= Your instructions =
Without including any pictures, write out all the entries exactly.

= Recorded data =
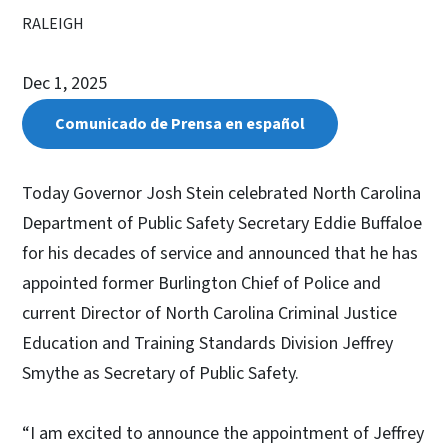
RALEIGH
Dec 1, 2025
Comunicado de Prensa en español
Today Governor Josh Stein celebrated North Carolina
Department of Public Safety Secretary Eddie Buffaloe
for his decades of service and announced that he has
appointed former Burlington Chief of Police and
current Director of North Carolina Criminal Justice
Education and Training Standards Division Jeffrey
Smythe as Secretary of Public Safety.
“I am excited to announce the appointment of Jeffrey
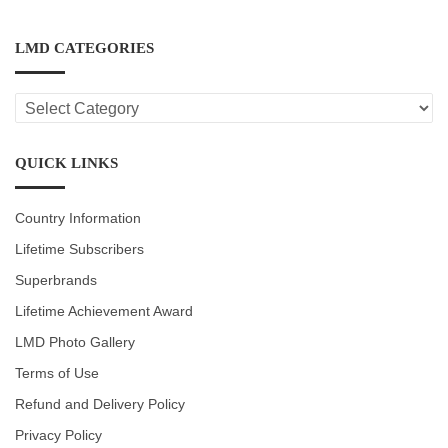
LMD CATEGORIES
LMD
CATEGORIES
QUICK LINKS
Country Information
Lifetime Subscribers
Superbrands
Lifetime Achievement Award
LMD Photo Gallery
Terms of Use
Refund and Delivery Policy
Privacy Policy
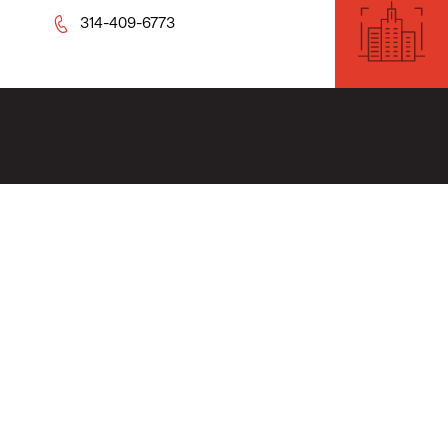
314-409-6773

= Written solution =
RALEIGH
Dec 1, 2025
Comunicado de Prensa en español
Today Governor Josh Stein celebrated North Carolina
Department of Public Safety Secretary Eddie Buffaloe
for his decades of service and announced that he has
appointed former Burlington Chief of Police and
current Director of North Carolina Criminal Justice
Education and Training Standards Division Jeffrey
Smythe as Secretary of Public Safety.
“I am excited to announce the appointment of Jeffrey
LMD CATEGORIES
LMD
CATEGORIES
QUICK LINKS
Country Information
Lifetime Subscribers
Superbrands
Lifetime Achievement Award
LMD Photo Gallery
Terms of Use
Refund and Delivery Policy
Privacy Policy
314-409-6773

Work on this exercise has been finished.